Sleep deprivation can cause a shift worker to be less alert and more prone to accidents both on the job and off, and it can also increase their risk for certain health problems. “There is strong evidence that shift work is related to a number of serious health conditions, like cardiovascular disease, diabetes, and obesity,” says Frank Scheer, PhD, a neuroscientist at Harvard Medical School and Brigham and Women’s Hospital in Boston. Shift work is also linked to stomach problems and ulcers, depression, and an increased risk of accidents or injury.

How Shift Work Can Disrupt Our Circadian Rhythm
Each of us has an internal body clock that produces circadian rhythms that influence our body’s temperature, alertness, sleepiness, hunger, and hormone levels. This internal clock is influenced by your exposure to sunlight, and your level of sleepiness naturally peaks from about midnight to 7am. Shift workers must fight their natural body clock to stay awake.

Not only do they have to fight their body clock to stay awake during their shifts, but getting quality rest when they are done is easier said than done. Shift workers often fight insomnia or being awakened by family or external noises causing their sleep to be lighter and shorter.

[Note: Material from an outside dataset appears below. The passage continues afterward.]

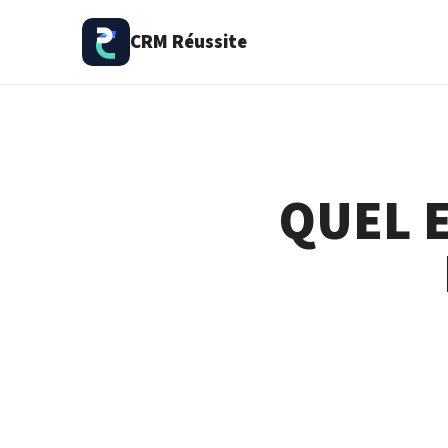
CRM Réussite
QUEL E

A sleep disorder such as obstructive sleep apnea can cause them to have even poorer sleep and wake up feeling as though they never got any rest as well heighten their risk of health problems.

Strategies for Sleeping Better
There are a number of strategies that can help shift workers sleep better.

  • Napping—Take a nap just before starting a night shift.
  • Eating Well—Many shift workers eat poorly and at odd times, which causes stomach issues.
  • Sleep Schedules—Stay on the same sleep schedule every day of the week, which will help you have better quality sleep.
  • Sleep aides should be used with extreme caution, as they can increase drowsiness on the job or driving.
  • Avoid caffeine at least four hours before your bedtime.
  • Light Therapy—Artificial bright light can affect the body clock in the same way that sunlight does and can help to adjust your body’s sleep cycle.
  • At Home—Family needs to understand and respect the shift worker’s need for quality, uninterrupted sleep.
  • Do something calming before you go to sleep, such as reading a book, going for a short walk, or having a warm bath.
  • Don’t do any intense exercise before going to bed, as this can make you feel more awake and make it harder to get to sleep.
  • Keep your bedroom cool to aid sleep.
  • Use blackout curtains or blinds to make your bedroom dark, or wear an eye mask to keep out light.
  • Put your phone on the silent setting to prevent interruptions. Ask family or friends to keep noise to a low level and to wear headphones when listening to music or playing computer games.
  • Talk to neighbors so they are aware of your shift work, and ask them to keep noise levels low at certain times of the day. Wear earplugs if there is any unavoidable noise, or play white noise or background music to drown out noise.

If you suspect that you may have a sleep disorder, such as sleep apnea, talk with your healthcare provider about sleep studies and options for treatment.